Доволен своего сознанья правосудьем, Не трогай, не казни их мелкого греха И не карай детей бичующим орудьем Железного стиха!
Твое железо – клад. Храни его спокойно! Пускай они шумят! Молчи, терпи, люби! И, мелочь обходя, с приличием, достойно Свой клад употреби!
Металл свой проведи сквозь вечное горнило: Сквозь пламень истины, добра и красоты – И сделай из него в честь господу кадило, Где б жег свой ладан ты.
И с молотом стиха над наковальней звездной Не преставай ковать, общественный кузнец, И скуй для доблести венец – хотя железный, Но всех венцов венец!
Иль пусть то будет – плуг в браздах гражданской нивы, Иль пусть то будет – ключ, ключ мысли и замок, Иль пусть то будет – меч, да вздрогнет нечестивый Ликующий порок!
Дороже золота и всех сокровищ Креза Суровый сей металл, на дело данный нам. Не трать же, о поэт, священного железа На гвозди эпиграмм!

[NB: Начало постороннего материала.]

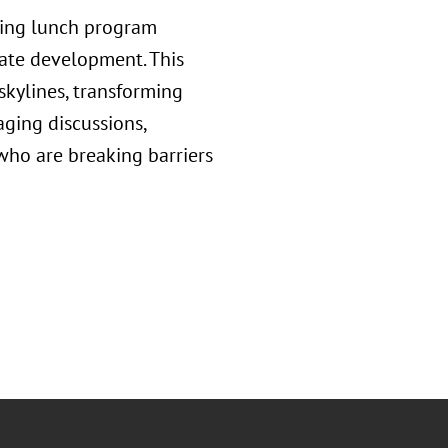
iring lunch program
ate development. This
skylines, transforming
aging discussions,
ho are breaking barriers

Есть в жизни крупные обидные явленья, – Противу них восстань, – а детский визг замрет Под свежей розгою общественного мненья, Которое растет.
1857
При иллюминации
Праздник большой! Изукрашены здания, Ночь лучезарнее дня. Плошки и шкалики – бездна сияния! Целое море огня! Но для чего мне все эти фонарики? Я уступил бы другим Эти блестящие звездочки, шарики, – Всё предоставил бы им. Нужны мне две лишь лампады прекрасные С чистым елеем любви, Нужны мне звездочки мирные, ясные – Синие очи твои.
1857
По прочтении одного из творений Шекспира
Когда в творении великом Творца великость вижу я – Пред гениальным этим ликом Простерта ниц душа моя; Благоговейным полон страхом, Дрожу, поникнув головой, Я под торжественным размахом Шекспира мысли вековой. Несется гений огнекрылый В лучах, в пространстве голубом, – И я, подавлен этой силой, Вмиг становлюсь ее рабом. Но это рабство не обидно, – Свободы вечной в нем залог; Мое подвластье не постыдно Затем, что мой властитель – бог. Он поражает – я покорен, Он бьет – и я, приняв удар, Ударом тем не опозорен, Зане удар тот – божий дар. Могучий в громы обращает Величье сродное ему И, поражая, приобщает Меня к величью своему. Когда пред вещим на колени Я становлюсь, чело склоня, Он, став на горние ступени И молнией обвив меня, Просторожденца благородит, Раба подъемлет и сплеча Плебея в рыцари возводит Ударом божьего меча.